EM SANTA MARIA, GRUPO ORIENTA FAMÍLIAS NO PROCESSO DE ADOÇÃO E ADOLESCENTES NO PRIMEIRO EMPREGO

O município conta com o Grupo de Apoio e Incentivo à Adoção (Gaia), que possui projetos de orientação às famílias adotantes, apoio na construção de políticas públicas e de promoção da autonomia para adolescentes de 14 anos ou mais que não possuem perspectivas de adoção. A intenção do projeto “Esperançando” é profissionalizar os jovens e garantir um primeiro emprego. Do salário recebido, 30% ficam com o adolescente e outros 70% são depositados em juízo, como uma poupança para a maioridade.

– Ao atingir a maioridade, esses jovens ficam em um limbo social. Eles saem das instituições e, se não tiverem nenhum contato familiar, ficam sozinhos no mundo – relata a presidente do Gaia, Daniela Ramos Sonza.

Para Daniela, o fortalecimento da rede de proteção infanto-juvenil no município é fundamental, já que toda criança ou adolescente adotado passa por ela antes de chegar até a família:

– Eles não saem das famílias de origem com histórias bonitas. São muitos traumas. Se os pretendentes não entenderem o funcionamento da rede, poderão ter dificuldade de criação de vínculo. As dores precisam ser entendidas.

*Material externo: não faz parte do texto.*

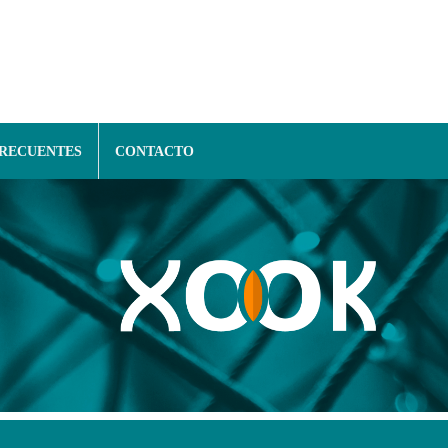
FRECUENTES
CONTACTO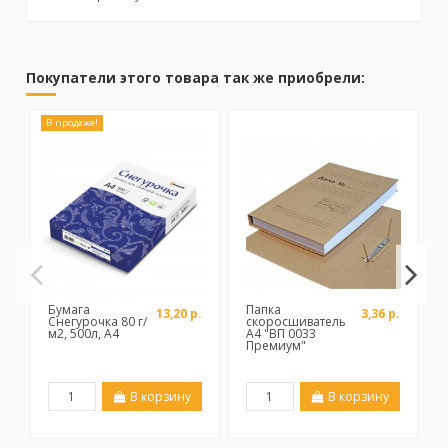
No reviews
Бренд
Покупатели этого товара так же приобрели:
В продаже!
Бумага
Папка
13,20 р.
3,36 р.
Снегурочка 80 г/
скоросшиватель
м2, 500л, А4
А4 "ВП 0033
Премиум"
В корзину
В корзину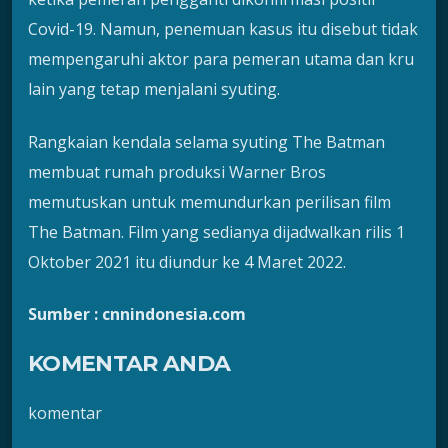
Covid-19. Namun, penemuan kasus itu disebut tidak
mempengaruhi aktor para pemeran utama dan kru
lain yang tetap menjalani syuting.
Rangkaian kendala selama syuting The Batman
membuat rumah produksi Warner Bros
memutuskan untuk memundurkan perilisan film
The Batman. Film yang sedianya dijadwalkan rilis 1
Oktober 2021 itu diundur ke 4 Maret 2022.
Sumber : cnnindonesia.com
KOMENTAR ANDA
komentar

A presidente do Gaia afirma que o problema da rede municipal é a falta de comunicação e integração das informações, o que torna lento o prazo de destituição familiar da criança ou adolescente.– Nós procuramos a Universidade Federal de Santa Maria para tentar criar um aplicativo de celular que, pelo CPF da criança, mostre imediatamente ao juizado o que está acontecendo. Hoje a rede só se comunica quando há extrema necessidade. Precisamos evitar a violação dos direitos da criança e atuar precocemente.